It is funny how a play sticks with you. All these years, it seems that the characters occasionally perform parts of the play inside my head. Why should this play more than others have that effect?

It is a strange play in many ways. Scenery is a bare minimum and there are hardly any props. The characters pretend to eat or string beans or throw baseballs. The Fourth Wall is constantly broken, and characters even shout out questions from the audience. In lesser hands, this play could have degenerated into farce, as so much of modern experimental theater often does.

And yet, the play is rightly considered a triumph of American drama.
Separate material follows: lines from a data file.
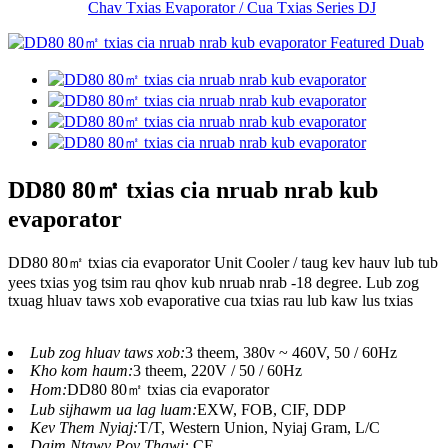
Chav Txias Evaporator / Cua Txias Series DJ
DD80 80㎡ txias cia nruab nrab kub
evaporator
DD80 80㎡ txias cia evaporator Unit Cooler / taug kev hauv lub tub
yees txias yog tsim rau qhov kub nruab nrab -18 degree. Lub zog
txuag hluav taws xob evaporative cua txias rau lub kaw lus txias
Lub zog hluav taws xob:
3 theem, 380v ~ 460V, 50 / 60Hz
Kho kom haum:
3 theem, 220V / 50 / 60Hz
Hom:
DD80 80㎡ txias cia evaporator
Lub sijhawm ua lag luam:
EXW, FOB, CIF, DDP
Kev Them Nyiaj:
T/T, Western Union, Nyiaj Gram, L/C
Daim Ntawv Pov Thawj:
CE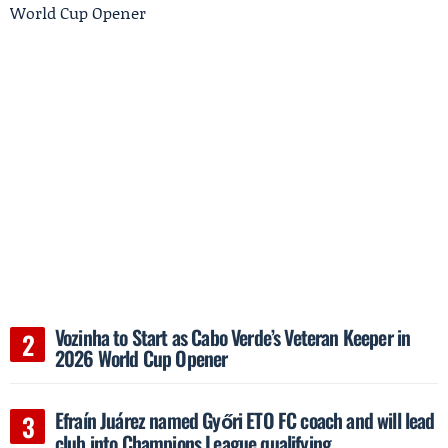
Vozinha to Start as Cabo Verde’s Veteran Keeper in
2026 World Cup Opener
Efraín Juárez named Győri ETO FC coach and will lead
club into Champions League qualifying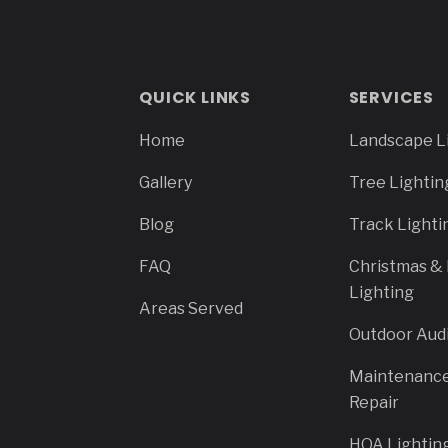
QUICK LINKS
SERVICES
Home
Landscape L
Gallery
Tree Lightin
Blog
Track Lighti
FAQ
Christmas & 
Lighting
Areas Served
Outdoor Aud
Maintenanc
Repair
HOA Lightin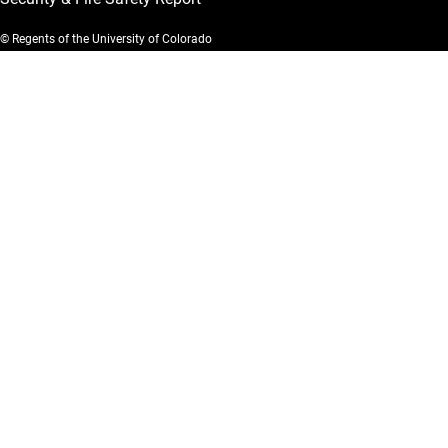
© Regents of the University of Colorado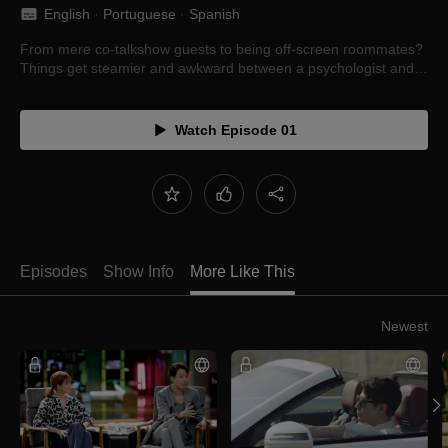
English
 · 
Portuguese
 · 
Spanish
From mere co-talkshow guests to being off-screen roommates?
Things get steamier and awkward between a psychologist and
novelist in their entanglement.
Watch Episode 01
Episodes
Show Info
More Like This
Newest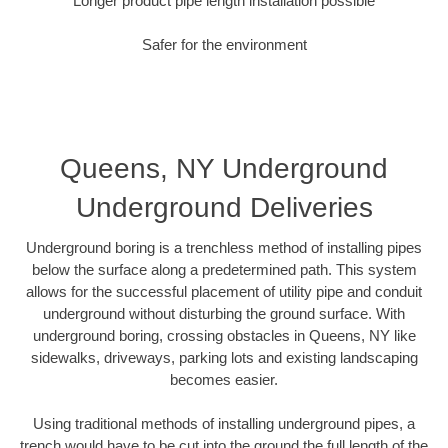
Longer product pipe length installation possible
Safer for the environment
Queens, NY Underground
Underground Deliveries
Underground boring is a trenchless method of installing pipes
below the surface along a predetermined path. This system
allows for the successful placement of utility pipe and conduit
underground without disturbing the ground surface. With
underground boring, crossing obstacles in Queens, NY like
sidewalks, driveways, parking lots and existing landscaping
becomes easier.
Using traditional methods of installing underground pipes, a
trench would have to be cut into the ground the full length of the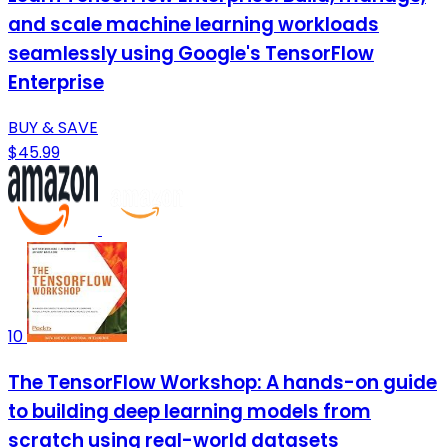
and scale machine learning workloads
seamlessly using Google's TensorFlow
Enterprise
BUY & SAVE
$45.99
10
The TensorFlow Workshop: A hands-on guide
to building deep learning models from
scratch using real-world datasets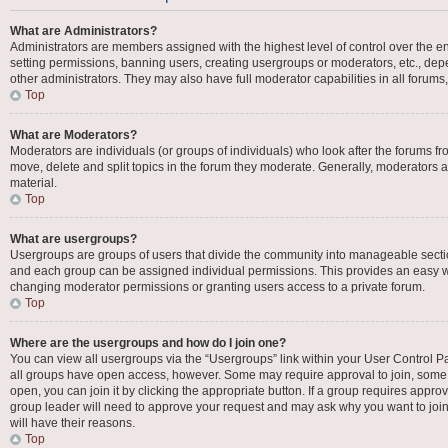
What are Administrators?
Administrators are members assigned with the highest level of control over the en
setting permissions, banning users, creating usergroups or moderators, etc., d
other administrators. They may also have full moderator capabilities in all forums
Top
What are Moderators?
Moderators are individuals (or groups of individuals) who look after the forums fro
move, delete and split topics in the forum they moderate. Generally, moderators ar
material.
Top
What are usergroups?
Usergroups are groups of users that divide the community into manageable secti
and each group can be assigned individual permissions. This provides an easy w
changing moderator permissions or granting users access to a private forum.
Top
Where are the usergroups and how do I join one?
You can view all usergroups via the “Usergroups” link within your User Control Pan
all groups have open access, however. Some may require approval to join, som
open, you can join it by clicking the appropriate button. If a group requires appro
group leader will need to approve your request and may ask why you want to join 
will have their reasons.
Top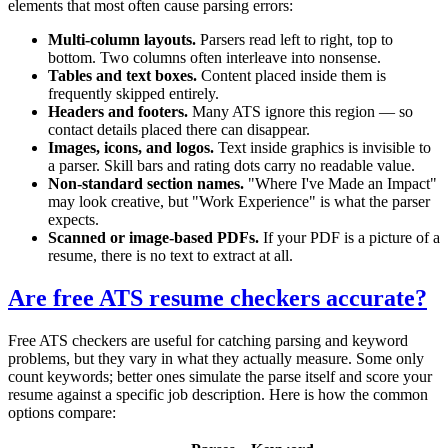
elements that most often cause parsing errors:
Multi-column layouts.
Parsers read left to right, top to
bottom. Two columns often interleave into nonsense.
Tables and text boxes.
Content placed inside them is
frequently skipped entirely.
Headers and footers.
Many ATS ignore this region — so
contact details placed there can disappear.
Images, icons, and logos.
Text inside graphics is invisible to
a parser. Skill bars and rating dots carry no readable value.
Non-standard section names.
"Where I've Made an Impact"
may look creative, but "Work Experience" is what the parser
expects.
Scanned or image-based PDFs.
If your PDF is a picture of a
resume, there is no text to extract at all.
Are free ATS resume checkers accurate?
Free ATS checkers are useful for catching parsing and keyword
problems, but they vary in what they actually measure. Some only
count keywords; better ones simulate the parse itself and score your
resume against a specific job description. Here is how the common
options compare: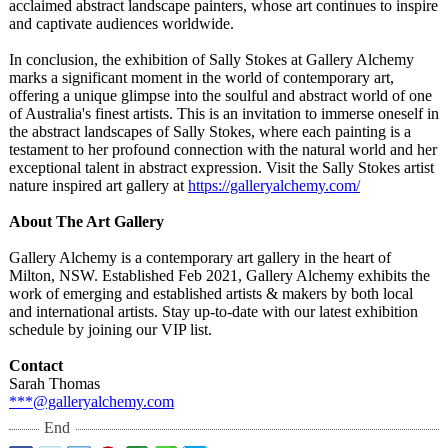
acclaimed abstract landscape painters, whose art continues to inspire
and captivate audiences worldwide.
In conclusion, the exhibition of Sally Stokes at Gallery Alchemy
marks a significant moment in the world of contemporary art,
offering a unique glimpse into the soulful and abstract world of one
of Australia's finest artists. This is an invitation to immerse oneself in
the abstract landscapes of Sally Stokes, where each painting is a
testament to her profound connection with the natural world and her
exceptional talent in abstract expression. Visit the Sally Stokes artist
nature inspired art gallery at
https://galleryalchemy.com/
About The Art Gallery
Gallery Alchemy is a contemporary art gallery in the heart of
Milton, NSW. Established Feb 2021, Gallery Alchemy exhibits the
work of emerging and established artists & makers by both local
and international artists. Stay up-to-date with our latest exhibition
schedule by joining our VIP list.
Contact
Sarah Thomas
***@galleryalchemy.com
End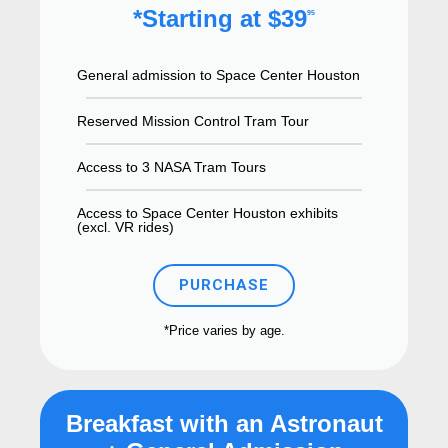
*Starting at $39
95
General admission to Space Center Houston
Reserved Mission Control Tram Tour
Access to 3 NASA Tram Tours
Access to Space Center Houston exhibits
(excl. VR rides)
PURCHASE
*Price varies by age.
Breakfast with an Astronaut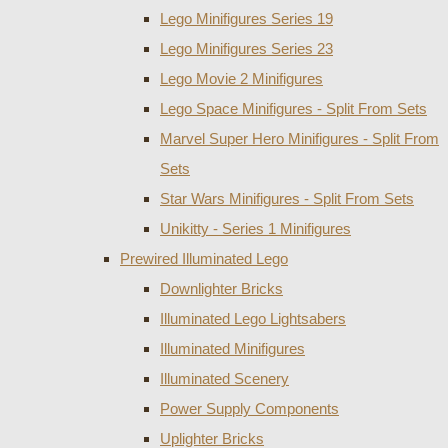
Lego Minifigures Series 19
Lego Minifigures Series 23
Lego Movie 2 Minifigures
Lego Space Minifigures - Split From Sets
Marvel Super Hero Minifigures - Split From
Sets
Star Wars Minifigures - Split From Sets
Unikitty - Series 1 Minifigures
Prewired Illuminated Lego
Downlighter Bricks
Illuminated Lego Lightsabers
Illuminated Minifigures
Illuminated Scenery
Power Supply Components
Uplighter Bricks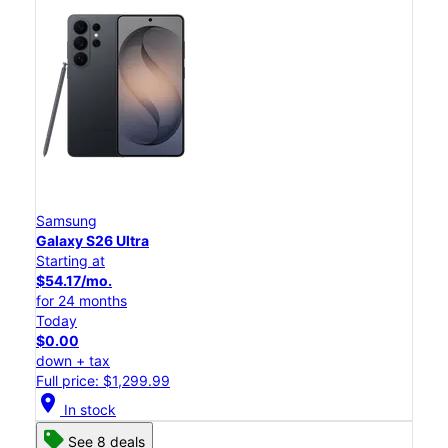
Samsung
Galaxy S26 Ultra
Starting at
$54.17/mo.
for 24 months
Today
$0.00
down + tax
Full price: $1,299.99
location_on
In stock
See 8 deals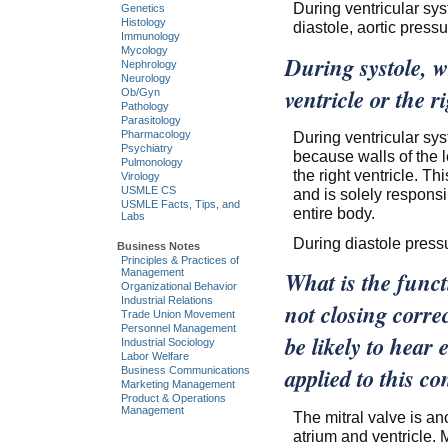
During ventricular syst
Genetics
Histology
diastole, aortic pressu
Immunology
Mycology
During systole, wh
Nephrology
Neurology
ventricle or the 
Ob/Gyn
Pathology
Parasitology
During ventricular syst
Pharmacology
Psychiatry
because walls of the l
Pulmonology
the right ventricle. Th
Virology
USMLE CS
and is solely respons
USMLE Facts, Tips, and
entire body.
Labs
During diastole pressur
Business Notes
Principles & Practices of
Management
What is the functi
Organizational Behavior
Industrial Relations
not closing corre
Trade Union Movement
Personnel Management
be likely to hear 
Industrial Sociology
Labor Welfare
applied to this co
Business Communications
Marketing Management
Product & Operations
Management
The mitral valve is an
atrium and ventricle. 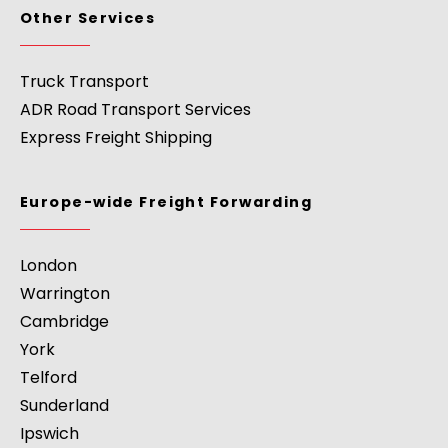
Other Services
Truck Transport
ADR Road Transport Services
Express Freight Shipping
Europe-wide Freight Forwarding
London
Warrington
Cambridge
York
Telford
Sunderland
Ipswich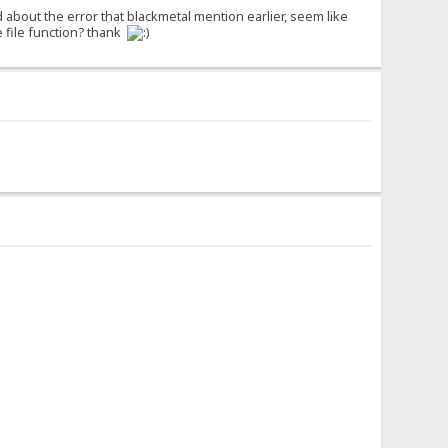
d about the error that blackmetal mention earlier, seem like
 file function? thank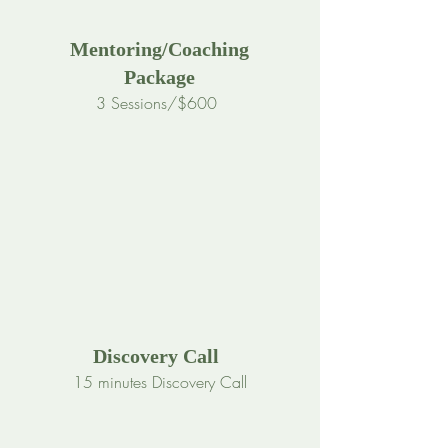
Mentoring/Coaching
Package
3 Sessions/$600
Discovery Call
15 minutes Discovery Call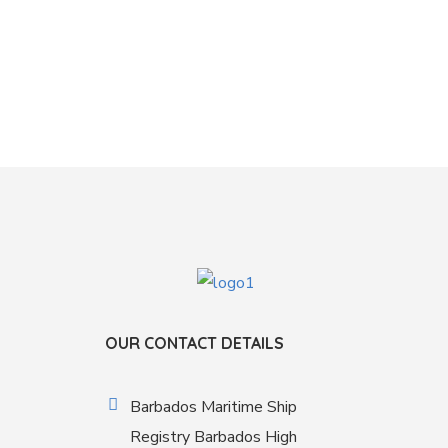
OUR CONTACT DETAILS
Barbados Maritime Ship
Registry Barbados High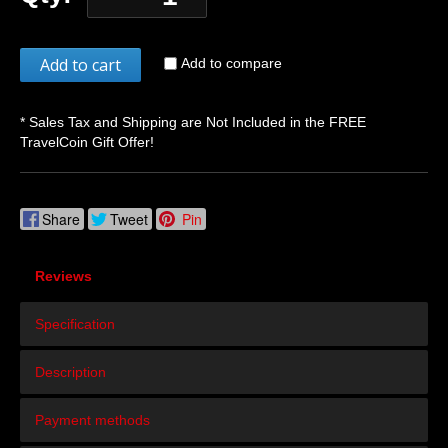
Add to cart
Add to compare
* Sales Tax and Shipping are Not Included in the FREE
TravelCoin Gift Offer!
Share
Tweet
Pin
Reviews
Specification
Description
Payment methods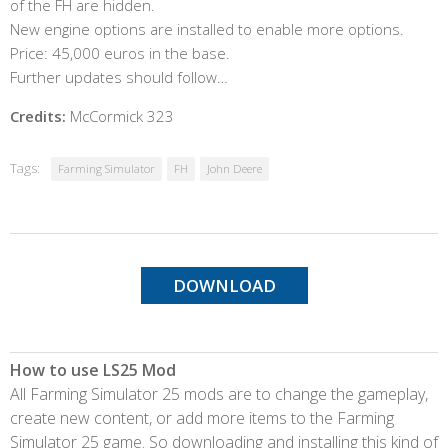
of the FH are hidden.
New engine options are installed to enable more options.
Price: 45,000 euros in the base.
Further updates should follow…
Credits:
McCormick 323
Tags:
Farming Simulator
FH
John Deere
DOWNLOAD
How to use LS25 Mod
All Farming Simulator 25 mods are to change the gameplay,
create new content, or add more items to the Farming
Simulator 25 game. So downloading and installing this kind of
By stripping the scenery and props, Wilder forces us to concentrate on the themes of the story. The story itself and the characters are quite ordinary. It is mentioned that one minor character, a newsboy, later graduates MIT with honors but dies in France during World War I. As for the rest of the characters, they are typical New England townsfolk. And the play begins with those typical townsfolk doing what typical townsfolk do. A doctor comes home from a house call. Mothers make breakfast for their families. The milkman goes about his deliveries. Nothing earth shaking, quite boring really.

But in many ways, that is the point. Life is really best lived by appreciating the little things, by taking time to occasionally stop and look at each other. Life, love, marriage, birth and death, gain and loss, all are parts of life to be treasured. Wilder was a Congregationalist, and while I do not know his real attitude toward religion, the play does try, in the words of the Stage Manager, to grasp the eternal.

You can argue that plays such as this are no longer relevant, but I would argue that Our Town is even more relevant today than when it was written. The world has sped up, do we ever really stop and take time to remember what is important, who is important. Does anyone stop and look, really look, at their spouses, children, friends, family? Shouldn't we?

When the movie ended, I walked into my children's room and looked at them as they were sleeping. Can I really appreciate this time with them? They grow up so fast, have I really noticed?

1 comment:

Anonymous said...

"I walked into my children's room and looked at them as they were sleeping. Can I really appreciate this time with them? They grow up so fast, have I really noticed?"

Anthony, your remark reminds me of a mother who, while reminiscing about her now-adult children's early childhood, sighed that she'll never have them as children in her arms again, not even for one moment. Her thought coupled with your remark suggests the self-sacrificial nature of masculine love; were fathers more like mothers would as many parents daily leave home, hearth, and the presence of loved ones in order to toil among strangers, most of whom care not at all about oneself as a person?